Claude,
I tried it out and got something working. I was testing GraphMemPlain
(in ARQ) that is a term-equality graph used mainly for testing [5
failures] and a graph from a TDB dataset [2 failures / 1.0.0 and green
for 1.0.1-SNAPSHOT because of the reported close bug, now fixed]
A few points:
1/ What code should override this method?
WARN testDependsOn should be overridden
2/ How should I have got binaries to work with?
I git-cloned and built junit-contracts (after disabling the PGP - no
needed for a local install surely?). Then I svn-checkout'ed new-test
but when I build it with "mvn clean package" I get a jar of 7116 bytes.
That is way too small!
Currently, I have the Eclipse project for new-test added to another
project to get the classes but that's a quick-and-dirty solution.
3/ @ContractImpl(...)
It doesn't matter if you get the class wrong here! Shouldn't it be
checked? Or not necessary? As long it's a Graph class, not an
interface, it was working for me.
4/ IProducer<T>
Should the generic IProducer be <Graph>, not the concrete
implementation? - this is the abstraction tested. Using <Graph> and it
worked for me.
5/ What are the release plans for org.xenei:junit-contracts?
Andy
On 27/10/13 11:58, Claude Warren wrote:
I have been working on new unit tests for the Jena project. I have
completed a first pass on most of the core functionality. I would like a
couple of developers to try out the new tests on their code as I would like
some feedback before continuing much farther.
These test classes use the junit-contracts framework (
https://github.com/Claudenw/junit-contracts) which uses annotations to
identify test classes that are tests for interfaces (Contract tests) and
executes them against concrete implementations of the interface.

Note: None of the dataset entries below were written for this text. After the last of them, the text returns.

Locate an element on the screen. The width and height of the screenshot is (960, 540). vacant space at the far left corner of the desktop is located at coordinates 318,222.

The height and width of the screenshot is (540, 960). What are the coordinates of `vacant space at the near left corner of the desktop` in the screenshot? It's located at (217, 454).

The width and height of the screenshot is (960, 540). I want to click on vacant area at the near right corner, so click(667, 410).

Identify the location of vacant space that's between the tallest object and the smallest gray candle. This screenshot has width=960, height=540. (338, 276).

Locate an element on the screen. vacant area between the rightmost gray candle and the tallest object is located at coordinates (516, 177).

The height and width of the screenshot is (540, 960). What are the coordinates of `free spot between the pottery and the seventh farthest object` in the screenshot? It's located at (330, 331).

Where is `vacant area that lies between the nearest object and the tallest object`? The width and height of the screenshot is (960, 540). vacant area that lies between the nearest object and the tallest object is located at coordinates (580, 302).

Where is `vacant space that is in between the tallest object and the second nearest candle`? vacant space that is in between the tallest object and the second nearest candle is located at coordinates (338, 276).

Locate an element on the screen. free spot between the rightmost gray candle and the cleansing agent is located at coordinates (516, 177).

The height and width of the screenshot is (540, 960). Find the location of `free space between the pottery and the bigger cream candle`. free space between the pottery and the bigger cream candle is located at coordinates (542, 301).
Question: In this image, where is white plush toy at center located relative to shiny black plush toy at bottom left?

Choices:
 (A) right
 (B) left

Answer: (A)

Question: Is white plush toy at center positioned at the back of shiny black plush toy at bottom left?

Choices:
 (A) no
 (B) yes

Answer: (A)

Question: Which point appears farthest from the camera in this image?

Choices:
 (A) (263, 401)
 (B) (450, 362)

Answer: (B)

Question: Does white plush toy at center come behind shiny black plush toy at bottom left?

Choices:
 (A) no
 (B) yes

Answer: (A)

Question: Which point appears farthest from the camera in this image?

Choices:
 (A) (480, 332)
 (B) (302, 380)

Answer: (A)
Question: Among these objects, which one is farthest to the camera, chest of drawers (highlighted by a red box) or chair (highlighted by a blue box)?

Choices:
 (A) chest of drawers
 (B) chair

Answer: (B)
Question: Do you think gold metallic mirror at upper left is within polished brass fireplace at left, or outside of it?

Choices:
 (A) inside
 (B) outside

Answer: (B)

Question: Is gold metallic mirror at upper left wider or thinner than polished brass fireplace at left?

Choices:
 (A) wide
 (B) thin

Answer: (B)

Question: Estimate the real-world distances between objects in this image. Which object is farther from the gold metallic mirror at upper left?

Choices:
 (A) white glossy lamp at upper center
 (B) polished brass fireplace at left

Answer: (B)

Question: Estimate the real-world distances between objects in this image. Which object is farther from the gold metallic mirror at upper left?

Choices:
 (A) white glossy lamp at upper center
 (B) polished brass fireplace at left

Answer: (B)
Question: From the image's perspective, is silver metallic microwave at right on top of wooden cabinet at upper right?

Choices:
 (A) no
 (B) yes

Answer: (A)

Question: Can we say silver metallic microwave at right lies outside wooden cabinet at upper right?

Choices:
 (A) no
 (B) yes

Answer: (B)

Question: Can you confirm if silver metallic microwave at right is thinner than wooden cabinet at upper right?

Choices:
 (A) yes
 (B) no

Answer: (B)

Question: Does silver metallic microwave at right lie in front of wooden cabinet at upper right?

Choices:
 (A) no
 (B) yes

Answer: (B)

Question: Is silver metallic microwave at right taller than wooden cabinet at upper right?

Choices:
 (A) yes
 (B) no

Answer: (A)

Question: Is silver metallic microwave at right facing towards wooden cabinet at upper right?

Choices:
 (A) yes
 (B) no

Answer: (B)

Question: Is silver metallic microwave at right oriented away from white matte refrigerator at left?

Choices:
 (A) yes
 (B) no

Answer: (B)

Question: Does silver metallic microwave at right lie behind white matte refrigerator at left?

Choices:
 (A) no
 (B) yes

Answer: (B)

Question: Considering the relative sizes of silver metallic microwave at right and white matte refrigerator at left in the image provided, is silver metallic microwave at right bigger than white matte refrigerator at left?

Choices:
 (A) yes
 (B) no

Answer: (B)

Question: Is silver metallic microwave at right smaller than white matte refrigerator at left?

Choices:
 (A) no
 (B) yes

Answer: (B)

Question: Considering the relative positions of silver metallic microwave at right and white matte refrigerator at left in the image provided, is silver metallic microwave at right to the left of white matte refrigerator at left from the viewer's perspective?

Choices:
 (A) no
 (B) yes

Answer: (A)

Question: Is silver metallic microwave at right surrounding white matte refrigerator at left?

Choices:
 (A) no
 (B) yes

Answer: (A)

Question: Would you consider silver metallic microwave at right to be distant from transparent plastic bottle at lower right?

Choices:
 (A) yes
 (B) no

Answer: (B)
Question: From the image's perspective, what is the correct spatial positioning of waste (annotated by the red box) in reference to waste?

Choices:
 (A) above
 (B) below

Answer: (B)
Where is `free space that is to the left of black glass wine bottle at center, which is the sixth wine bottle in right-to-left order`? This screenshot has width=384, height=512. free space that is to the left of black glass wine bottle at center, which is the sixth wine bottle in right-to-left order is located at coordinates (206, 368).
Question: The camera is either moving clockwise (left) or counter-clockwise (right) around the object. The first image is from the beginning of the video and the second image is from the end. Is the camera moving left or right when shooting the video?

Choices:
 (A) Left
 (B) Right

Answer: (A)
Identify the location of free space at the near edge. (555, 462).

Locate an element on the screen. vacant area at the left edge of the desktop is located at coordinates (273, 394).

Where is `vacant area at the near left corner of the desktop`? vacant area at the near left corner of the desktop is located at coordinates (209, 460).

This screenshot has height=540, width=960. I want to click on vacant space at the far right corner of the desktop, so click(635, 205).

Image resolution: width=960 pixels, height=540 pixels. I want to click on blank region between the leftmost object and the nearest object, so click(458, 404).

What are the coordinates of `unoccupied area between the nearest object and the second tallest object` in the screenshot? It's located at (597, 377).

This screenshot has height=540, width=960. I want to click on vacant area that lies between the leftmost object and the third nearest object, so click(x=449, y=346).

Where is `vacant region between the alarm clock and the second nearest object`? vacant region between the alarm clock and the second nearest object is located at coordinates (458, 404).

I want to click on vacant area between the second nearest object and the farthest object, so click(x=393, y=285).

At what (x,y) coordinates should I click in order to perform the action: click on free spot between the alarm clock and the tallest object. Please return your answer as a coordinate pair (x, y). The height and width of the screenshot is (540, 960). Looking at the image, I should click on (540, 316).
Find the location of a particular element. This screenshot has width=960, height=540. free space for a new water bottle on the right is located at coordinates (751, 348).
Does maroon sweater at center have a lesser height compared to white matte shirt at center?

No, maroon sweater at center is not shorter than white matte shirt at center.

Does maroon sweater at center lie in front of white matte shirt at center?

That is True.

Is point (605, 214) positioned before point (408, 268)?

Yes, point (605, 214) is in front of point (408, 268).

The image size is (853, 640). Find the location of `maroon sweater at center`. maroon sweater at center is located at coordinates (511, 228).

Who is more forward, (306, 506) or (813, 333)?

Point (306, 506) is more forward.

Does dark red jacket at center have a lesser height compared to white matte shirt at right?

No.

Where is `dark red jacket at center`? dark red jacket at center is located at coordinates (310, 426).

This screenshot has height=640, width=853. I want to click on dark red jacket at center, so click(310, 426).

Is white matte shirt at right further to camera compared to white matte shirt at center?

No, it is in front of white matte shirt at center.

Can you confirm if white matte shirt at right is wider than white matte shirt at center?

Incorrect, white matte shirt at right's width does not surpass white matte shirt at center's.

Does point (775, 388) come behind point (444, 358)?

You can create a test for your graph implementation, called MyGraph in the
example, by doing the following:
import org.junit.runner.RunWith;
import org.xenei.junit.contract.Contract;
import org.xenei.junit.contract.ContractImpl;
import org.xenei.junit.contract.ContractSuite;
import org.xenei.junit.contract.IProducer;
import com.hp.hpl.jena.testing_framework.AbstractGraphProducer;
@RunWith(ContractSuite.class)
@ContractImpl(MyGraph.class) // the class under test.
public class MyGraphTest {
// AbstractGraphProducer will automatically call close() on each graph when
it is finished.
// however if you have special clean up requriements will want to
implement afterClose()
// see AbstractGraphProducer class for more info
protected IProducer<MyGraph> graphProducer = new
AbstractGraphProducer<MyGraph>() {
@Override
protected MyGraph createNewGraph() {
return new MyGraph(); // create a new instance of MyGraph here
}
};
@Contract.Inject
public IProducer<MyGraph> getGraphProducer() {
return graphProducer;
}
// additional MyGraph specific tests go here
@Test
public void myGraphSpecificTest1() {
....
}
}
Since MyGraph implements Graph the GraphContractTest test methods will be
added to the suite.
The junit-contract suite handles locating contract tests for implemented
interfaces and adding them to the suite.
This should ensure that all implementation meet the contract requirements.
For example whenever graph.add() is called the graph implementation should
notify all the listeners. This is checked by the GraphContractTest. This
solution should provide a simple means for developers to test their
implementations.
Currently the com.hp.hpl.jena.graph package and the
com.hp.hpl.jena.rdf.model packages have tests.
Much of the junit v3 test hierarchy is not in the new-test package.